Hey nicholas, Thanks for the Video ... is there anyway to modify the keypoint? I mean, during the video there are both pose and hand gesture for hands ( they are overlapped) ... the same for Face ( face landmarks and pose landmarks overlapped each other for keypoints in face ) ... is there any option to modify the points?
Thanks
Hey bro, i need exactly this, did you resolve the keypoints problem?
Hey could you help me out what all should I know to get an internship in computer vision.
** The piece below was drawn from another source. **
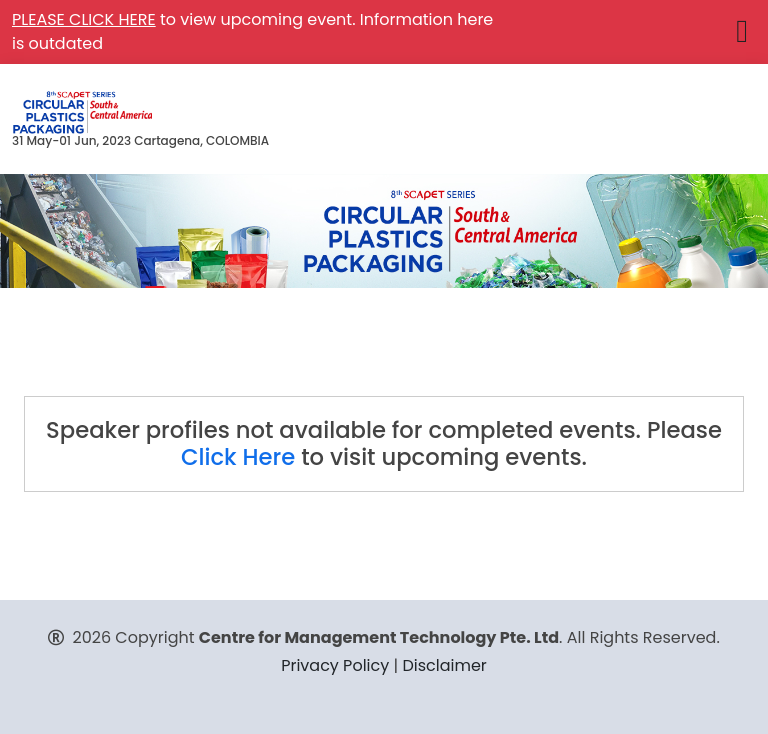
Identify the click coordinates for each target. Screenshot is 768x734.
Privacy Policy (335, 665)
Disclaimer (444, 665)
I know OpenCV and created some minor projects using haar cascade. What else should I know to get at least an internship in computer vision. Would really appreciate if you could help me out.
Heya @lucifer777, I would be taking a look at the requirements for the internship and try to meet those as a first step but also check this out, it's for DS/ML but applies to CV as well: ruclips.net/video/xSElsMUqFqI/видео.html
Thank you very much for this great tutorial.
Is there a software to make your own model (to use in game in unity)?
Thank you very much for your help!
i going to create a cinama 4d plugin to detect face mocap
help plz
YESS! Sounds awesome! Planning on going some stuff in that space when I get some bandwidth!
Nicholas, can you do a lesson about generative adversarial networks (GANs) using TensorFlow?
Yup! Definitely @Thirasha!
As per the previous comments. Is there the possibility to export usable data for blender (e.g. for shapekeys, point clouds or named empties)?
Possibly, I haven't dug into it enough yet to have a good understanding as to how to do it unfortunately Ian.
this looks better than the paid vtuber face tracking apps on the app store
Woah nice! Haven't checked them out but will take a look!